The formulas provided for \( P_A \) and \( P_B \) in the solution represent conditional probabilities. For instance, \( P_A \) is the probability that customer A is still in service when you finish at server 1, conditional upon the fact that customer A was in service when you arrived. These probabilities help to determine how long the queue will be, by allowing us to predict future states of the system based on its current state.Understanding conditional probabilities is vital as it allows us to calculate different scenarios within queueing systems.

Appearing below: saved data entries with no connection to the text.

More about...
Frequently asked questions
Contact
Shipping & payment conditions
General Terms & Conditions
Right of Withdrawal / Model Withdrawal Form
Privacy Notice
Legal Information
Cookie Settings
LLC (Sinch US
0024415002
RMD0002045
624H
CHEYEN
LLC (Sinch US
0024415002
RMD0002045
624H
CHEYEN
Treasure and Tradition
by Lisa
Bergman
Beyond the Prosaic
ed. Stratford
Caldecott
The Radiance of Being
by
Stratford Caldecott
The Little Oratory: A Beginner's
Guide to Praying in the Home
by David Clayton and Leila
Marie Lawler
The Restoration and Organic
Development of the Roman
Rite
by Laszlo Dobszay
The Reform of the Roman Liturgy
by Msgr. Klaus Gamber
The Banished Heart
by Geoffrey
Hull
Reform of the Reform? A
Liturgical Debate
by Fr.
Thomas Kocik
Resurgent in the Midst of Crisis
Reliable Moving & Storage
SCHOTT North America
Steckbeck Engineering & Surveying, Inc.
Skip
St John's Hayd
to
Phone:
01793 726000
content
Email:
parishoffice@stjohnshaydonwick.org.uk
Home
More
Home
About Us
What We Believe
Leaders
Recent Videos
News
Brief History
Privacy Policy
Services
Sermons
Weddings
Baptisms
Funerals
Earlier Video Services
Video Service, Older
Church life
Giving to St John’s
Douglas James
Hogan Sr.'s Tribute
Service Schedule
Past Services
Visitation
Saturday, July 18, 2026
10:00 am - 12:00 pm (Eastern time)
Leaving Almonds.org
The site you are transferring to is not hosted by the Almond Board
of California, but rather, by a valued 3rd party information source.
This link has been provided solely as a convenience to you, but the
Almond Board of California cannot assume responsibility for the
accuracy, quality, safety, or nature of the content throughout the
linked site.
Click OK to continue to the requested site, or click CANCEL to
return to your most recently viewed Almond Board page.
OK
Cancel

It informs us of the probabilities of certain queuing lengths, service times, and waiting times - all crucial when optimizing service efficiency.

Expected Waiting Time Calculation

Calculating the expected waiting time, denoted as \( E[T] \) in queuing systems, is a fundamental aspect that determines the efficiency and customer satisfaction associated with the service being analyzed. Expected waiting time is the average time a customer is predicted to wait before being served and after service completion.
Using the information from exponential random variables and conditional probabilities, one can calculate the expected waiting times of customers, such as \( E[W_A] \) and \( E[W_B] \) in the given exercise. It incorporates the probability of having to wait (for instance, if a previous customer is still being served) and the expected service time of the server itself.
These calculations take into consideration the rates of service (\( \mu \) values for each server in our example) as well as the probability that another customer will still be in the system (like \( P_A \) and \( P_B \) in the problem). By understanding and implementing expected waiting time calculations, queueing systems can be designed and managed to minimize wait times and improve the flow of service.